Nikita only dozed off for a few minutes, but when he woke, he knew someone else was in the room – his supervisor. Knowing he was about to lose a well-paid job, and maybe worse, he did what he had to do – Nikita pretended he was having a heart attack.
“They take me out on a stretcher! Three days I’m in the hospital … three fucking days!” he told me in his deep, Russian accent. “But I keep my job!”.
We went out on deck for a smoke. Standing beside each other, we emptied our beer-filled bladders over the side. I made the blunder of standing downwind. By the time we got back inside, the barmaid was making it clear she was about to close, so we bought two more bottles of beer and a large whiskey each.
“What do you do for work now?” I asked. It turns out Nikita isn’t a lorry driver.
“Now, I work on a boat,” he told me. His weathered features and thick, grizzled sausage fingers were an obvious clue; I immediately assumed fisherman. Nikita actually works on a supply vessel, ferrying anything from pot noodles to plasma arc welders to the rigs in the Norwegian oil fields. At this point, I should have finished my whiskey and gone to bed, but I didn’t.
Nikita, it turned out, is Moldovian but has spent most of his adult life living in Irkutsk, at the southernmost end of Lake Baikal.

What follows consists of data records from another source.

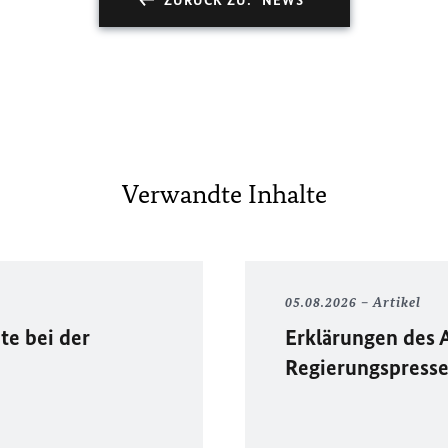
ZURÜCK ZU: "NEWS"
Verwandte Inhalte
05.08.2026
Artikel
te bei der
Erklärungen des 
Regierungspress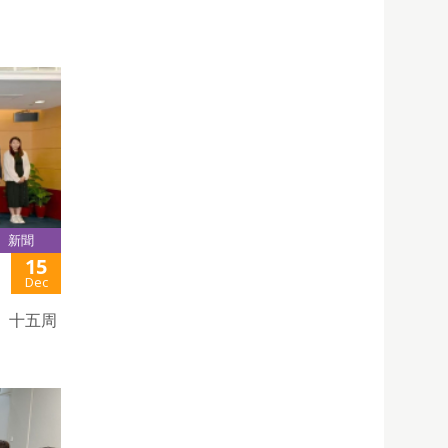
新聞
15
Dec
」十五周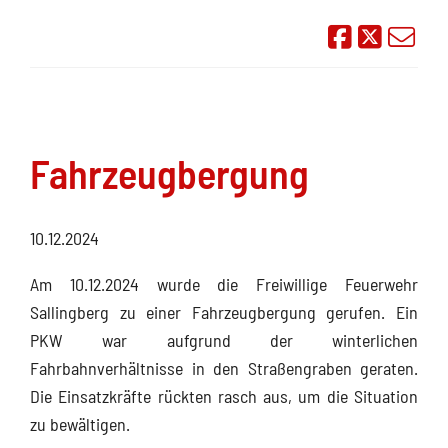
Auf Face
Übe
Fahrzeugbergung
10.12.2024
Am 10.12.2024 wurde die Freiwillige Feuerwehr
Sallingberg zu einer Fahrzeugbergung gerufen. Ein
PKW war aufgrund der winterlichen
Fahrbahnverhältnisse in den Straßengraben geraten.
Die Einsatzkräfte rückten rasch aus, um die Situation
zu bewältigen.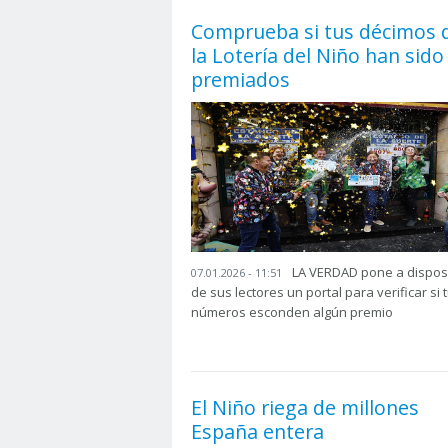
Comprueba si tus décimos 
la Lotería del Niño han sido
premiados
LA VERDAD pone a dispos
07.01.2026 - 11:51
de sus lectores un portal para verificar si 
números esconden algún premio
El Niño riega de millones
España entera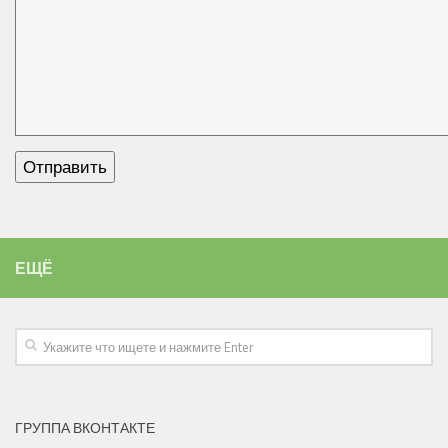
ЕЩЁ
ГРУППА ВКОНТАКТЕ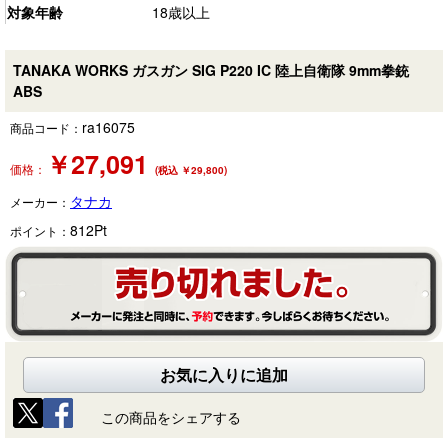
対象年齢
18歳以上
TANAKA WORKS ガスガン SIG P220 IC 陸上自衛隊 9mm拳銃
ABS
ra16075
商品コード：
￥
27,091
価格：
(税込 ￥29,800)
タナカ
メーカー：
812
Pt
ポイント：
お気に入りに追加
この商品をシェアする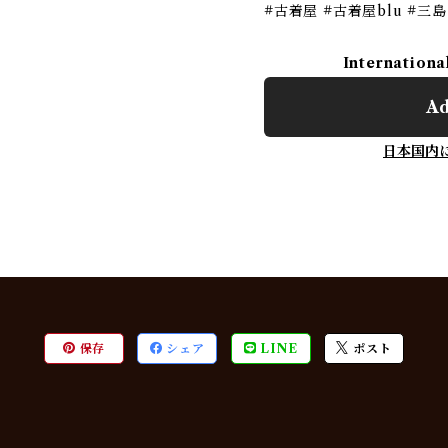
#古着屋 #古着屋blu #三
Internationa
Ad
日本国内
保存
シェア
LINE
ポスト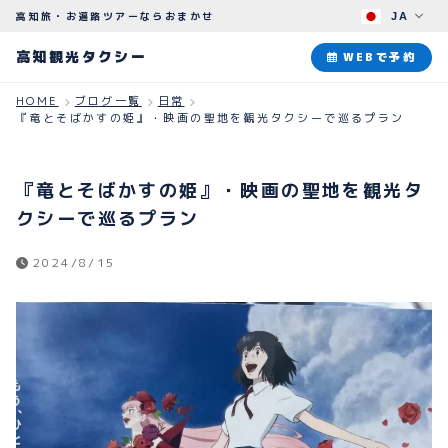
高知旅・お遍路ツアーならおまかせ
JA
高知観光タクシー
高知観光タクシー
WEBで予約
HOME
ブログ一覧
日常
『竜とそばかすの姫』・映画の聖地を観光タクシーで巡るプラン
ABOUT
観光タクシーについて
『竜とそばかすの姫』・映画の聖地を観光タ
PLAN
クシーで巡るプラン
観光プラン
2024/8/15
HOW TO
ご予約のながれ
BLOG
ブログ
よくある質問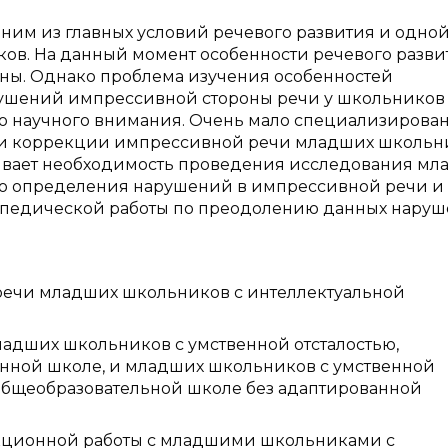
ним из главных условий речевого развития и одной
в. На данный момент особенности речевого разви
ены. Однако проблема изучения особенностей
ушений импрессивной стороны речи у школьников
го научного внимания. Очень мало специализирова
х и коррекции импрессивной речи младших школьн
ывает необходимость проведения исследования мл
ью определения нарушений в импрессивной речи и
опедической работы по преодолению данных наруш
речи младших школьников с интеллектуальной
адших школьников с умственной отсталостью,
онной школе, и младших школьников с умственной
в общеобразовательной школе без адаптированной
кционной работы с младшими школьниками с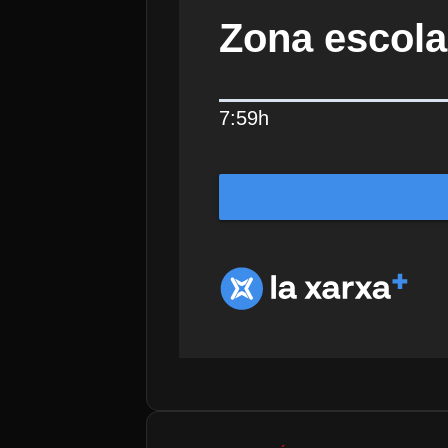
Zona escola
7:59h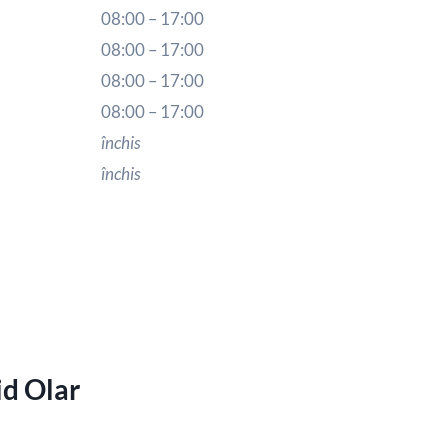
08:00 – 17:00
08:00 – 17:00
08:00 – 17:00
08:00 – 17:00
închis
închis
id Olar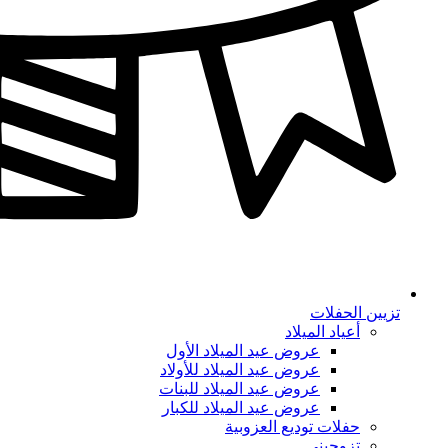
تزيين الحفلات
أعياد الميلاد
عروض عيد الميلاد الأول
عروض عيد الميلاد للأولاد
عروض عيد الميلاد للبنات
عروض عيد الميلاد للكبار
حفلات توديع العزوبية
تزوجيني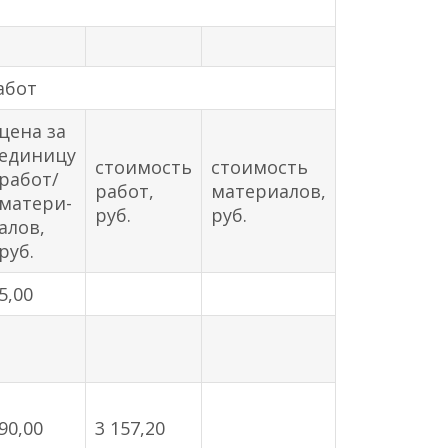
абот
цена за
единицу
стоимость
стоимость
работ/
работ,
материалов,
матери-
руб.
руб.
алов,
руб.
5,00
90,00
3 157,20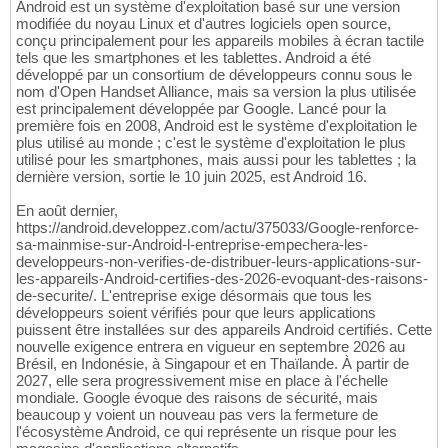
Android est un système d'exploitation basé sur une version
modifiée du noyau Linux et d'autres logiciels open source,
conçu principalement pour les appareils mobiles à écran tactile
tels que les smartphones et les tablettes. Android a été
développé par un consortium de développeurs connu sous le
nom d'Open Handset Alliance, mais sa version la plus utilisée
est principalement développée par Google. Lancé pour la
première fois en 2008, Android est le système d'exploitation le
plus utilisé au monde ; c'est le système d'exploitation le plus
utilisé pour les smartphones, mais aussi pour les tablettes ; la
dernière version, sortie le 10 juin 2025, est Android 16.
En août dernier,
https://android.developpez.com/actu/375033/Google-renforce-
sa-mainmise-sur-Android-l-entreprise-empechera-les-
developpeurs-non-verifies-de-distribuer-leurs-applications-sur-
les-appareils-Android-certifies-des-2026-evoquant-des-raisons-
de-securite/. L'entreprise exige désormais que tous les
développeurs soient vérifiés pour que leurs applications
puissent être installées sur des appareils Android certifiés. Cette
nouvelle exigence entrera en vigueur en septembre 2026 au
Brésil, en Indonésie, à Singapour et en Thaïlande. À partir de
2027, elle sera progressivement mise en place à l'échelle
mondiale. Google évoque des raisons de sécurité, mais
beaucoup y voient un nouveau pas vers la fermeture de
l'écosystème Android, ce qui représente un risque pour les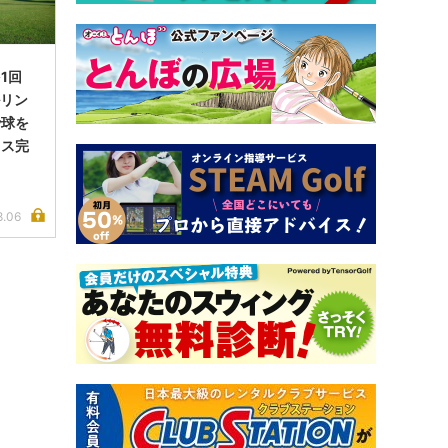
1回
ルリン
で球を
イス完
8.06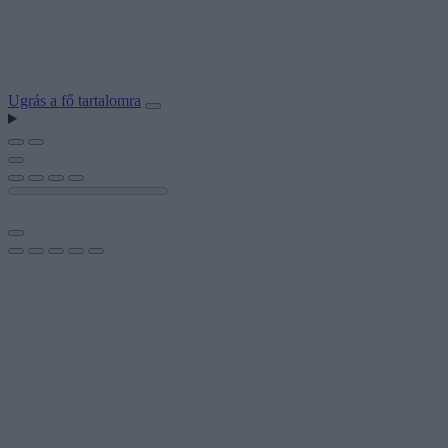
Ugrás a fő tartalomra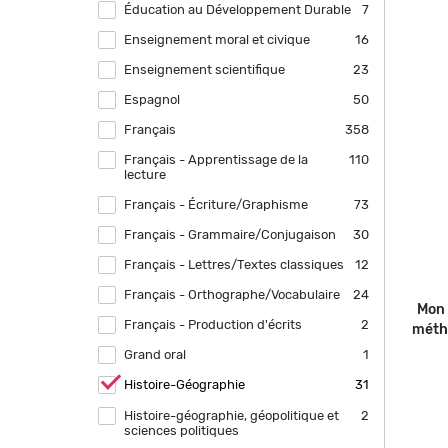
Éducation au Développement Durable
Apply Éducation au Développement
7
Durable filter
Enseignement moral et civique
Apply Enseignement moral et civique
16
filter
Enseignement scientifique
Apply Enseignement scientifique filter
23
Espagnol
Apply Espagnol filter
50
Français
Apply Français filter
358
Français - Apprentissage de la
Apply Français - Apprentissage de la
110
lecture
lecture filter
Français - Écriture/Graphisme
Apply Français - Écriture/Graphisme
73
filter
Français - Grammaire/Conjugaison
Apply Français -
30
Grammaire/Conjugaison filter
Français - Lettres/Textes classiques
Apply Français - Lettres/Textes
12
classiques filter
Français - Orthographe/Vocabulaire
Apply Français -
24
Mon 
Orthographe/Vocabulaire filter
Français - Production d'écrits
Apply Français - Production d'écrits
2
métho
filter
Grand oral
Apply Grand oral filter
1
Remove
Histoire-Géographie
31
Histoire-
Géographie
Histoire-géographie, géopolitique et
Apply Histoire-géographie, géopolitique
2
filter
sciences politiques
et sciences politiques filter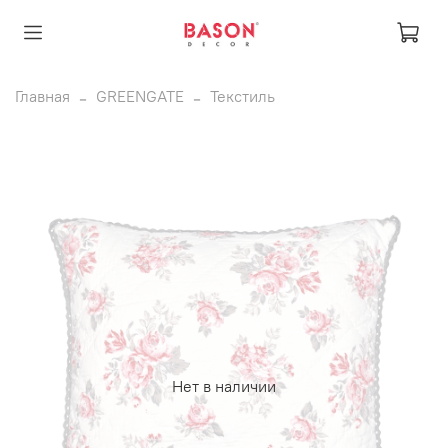
Главная
GREENGATE
Текстиль
Нет в наличии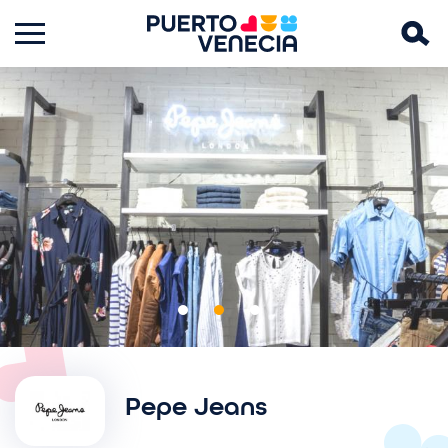
Imagen
Pepe Jeans
I
m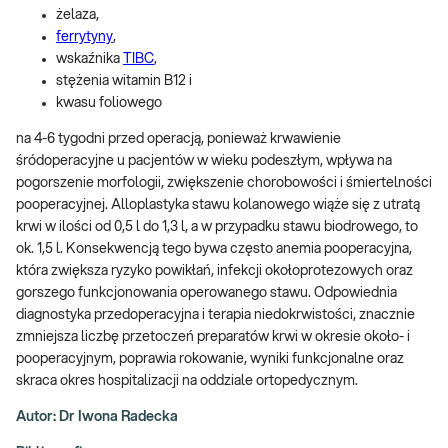
żelaza,
ferrytyny
,
wskaźnika
TIBC
,
stężenia witamin B12 i
kwasu foliowego
na 4-6 tygodni przed operacją, ponieważ krwawienie
śródoperacyjne u pacjentów w wieku podeszłym, wpływa na
pogorszenie morfologii, zwiększenie chorobowości i śmiertelności
pooperacyjnej. Alloplastyka stawu kolanowego wiąże się z utratą
krwi w ilości od 0,5 l do 1,3 l, a w przypadku stawu biodrowego, to
ok. 1,5 l. Konsekwencją tego bywa często anemia pooperacyjna,
która zwiększa ryzyko powikłań, infekcji okołoprotezowych oraz
gorszego funkcjonowania operowanego stawu. Odpowiednia
diagnostyka przedoperacyjna i terapia niedokrwistości, znacznie
zmniejsza liczbę przetoczeń preparatów krwi w okresie około- i
pooperacyjnym, poprawia rokowanie, wyniki funkcjonalne oraz
skraca okres hospitalizacji na oddziale ortopedycznym.
Autor: Dr Iwona Radecka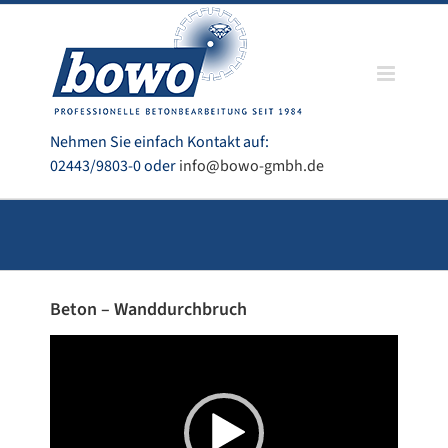
Zum
Inhalt
springen
Nehmen Sie einfach Kontakt auf:
02443/9803-0 oder
info@bowo-gmbh.de
Beton – Wanddurchbruch
Video-
Player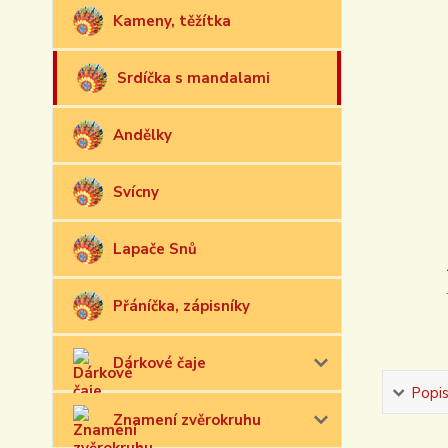
Kameny, těžítka
Srdíčka s mandalami
Andělky
Svícny
Lapače Snů
Přáníčka, zápisníky
Dárkové čaje
Popi
Znamení zvěrokruhu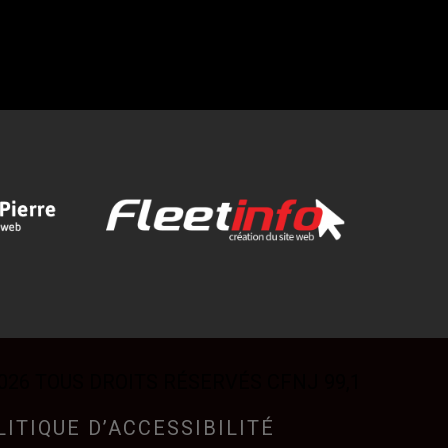
026 TOUS DROITS RÉSERVÉS CFNJ 99,1
LITIQUE D’ACCESSIBILITÉ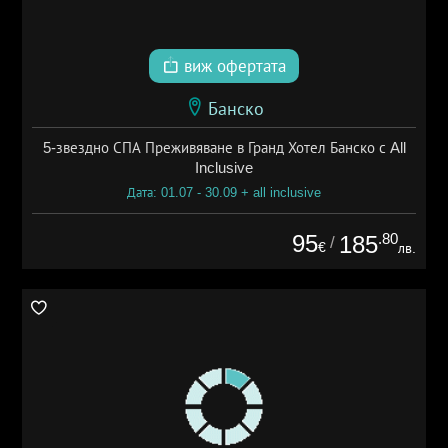
виж офертата
Банско
5-звездно СПА Преживяване в Гранд Хотел Банско с All
Inclusive
Дата: 01.07 - 30.09 + all inclusive
95
.80
185
/
€
лв.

He met a woman and married young; they had three daughters by the time he was 23. Ten years ago, in the late autumn of 2010, Nikita’s eldest daughter, then 17, had been to a Halloween party with friends: Halloween in Russia has, apparently, never been a thing, but the post-communist Soviet youth have adopted it, US-style, as an excuse to get drunk and party. Nikita’s eldest didn’t like drinking, so she left early and walked the half-mile home. Somewhere along the way, the teenager was dragged into a car and punched unconscious.
My bones turned to glass. I didn’t want to hear the rest of this story. I thought about standing up and pretending I was going for another piss, but I’d just been.
“Two policemen came to my home, the first thing they say is that my daughter is still alive…so I’m thinking, why are they saying this? Has she crashed in a car?”
Nikita explained how his daughter had been taken to a house on the outskirts of Irkutsk. He hadn’t said his daughter’s name until then, but he continued after a swig of beer.
“He took Alena, and he rapes her.” Nikita then looked at me and broke into a forced half-smile, “When the police are telling me and my wife, I just sit and look at the television…it is like I am pretending I cannot hear them…but Alena is still alive”. I didn’t know what to say. Nothing.
“She knows this man; he is nineteen when he does this. He followed her from the party. My daughter trusts him, so she gets in a car with him”, he continued.
“So, did they find him? Did the police find him?” I asked.
“Yes, they find him. He sees prison for three years,” said Nikita bluntly.
“You are fucking kidding!? For rape?”
“He says he has been with my daughter before. He lied. He says he hit her, but because she hits him. The police, they know he rape her, but a judge believes him, and he sees only three years…Alena, she never lies.”
I had about ten minutes of Glenmorangie left in my glass and two days of no sleep behind me, but I needed to hear the rest because I knew there was more.
The rapist (Nikita never spoke his name) was released from prison, aged 23, and went back to what he thought would be a forgotten life in Irkutsk. Nikita hadn’t forgotten, far from it… Shortly before Christmas 2012, Nikita arrived at a ground-floor apartment in the centre of Irkutsk; under his arm, he had a bag containing rope, a cheese grater and a bottle of vinegar.
“I hurt this man very badly. Phil, he says he is sorry many, many, many times… When I finish, he is sorry.”
Nikita had taken the top layer of skin and flesh off the man’s chest, stomach, thighs and knees with the grater – painful enough – but then poured vinegar, slowly, over the open wounds. “Even with rope in his mouth, he screams very loud…I worry that some neighbours will hear…but they don’t care; they know what this man is”.
I asked Nikita if he regretted doing it. His reply was resolute: “No, I wish I kill him”.
At 2 am, we crashed our glasses together, made a silent toast, downed the last of our Scotch and went to our beds. I dozed off, relieved that I hadn’t mentioned the girl’s name thing.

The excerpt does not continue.